Find and copy each line of the records where the string "media" shows up.

◆ Records for this task
******

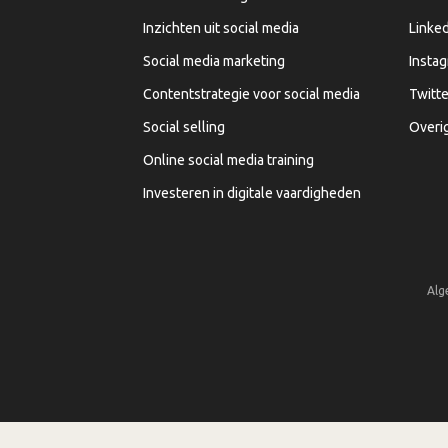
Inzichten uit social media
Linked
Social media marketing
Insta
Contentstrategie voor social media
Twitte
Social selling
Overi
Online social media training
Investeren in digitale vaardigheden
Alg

******

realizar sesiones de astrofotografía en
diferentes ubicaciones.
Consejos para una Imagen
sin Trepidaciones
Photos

******

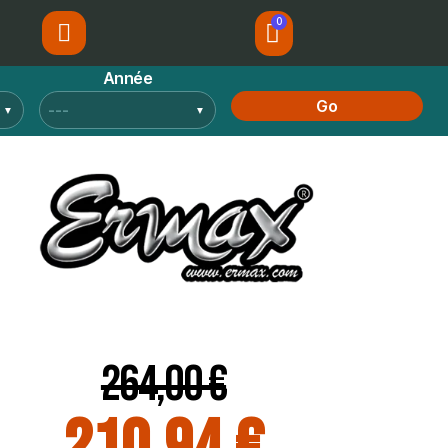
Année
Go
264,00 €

******

◆ Output
Inzichten uit social media
Social media marketing
Contentstrategie voor social media
Online social media training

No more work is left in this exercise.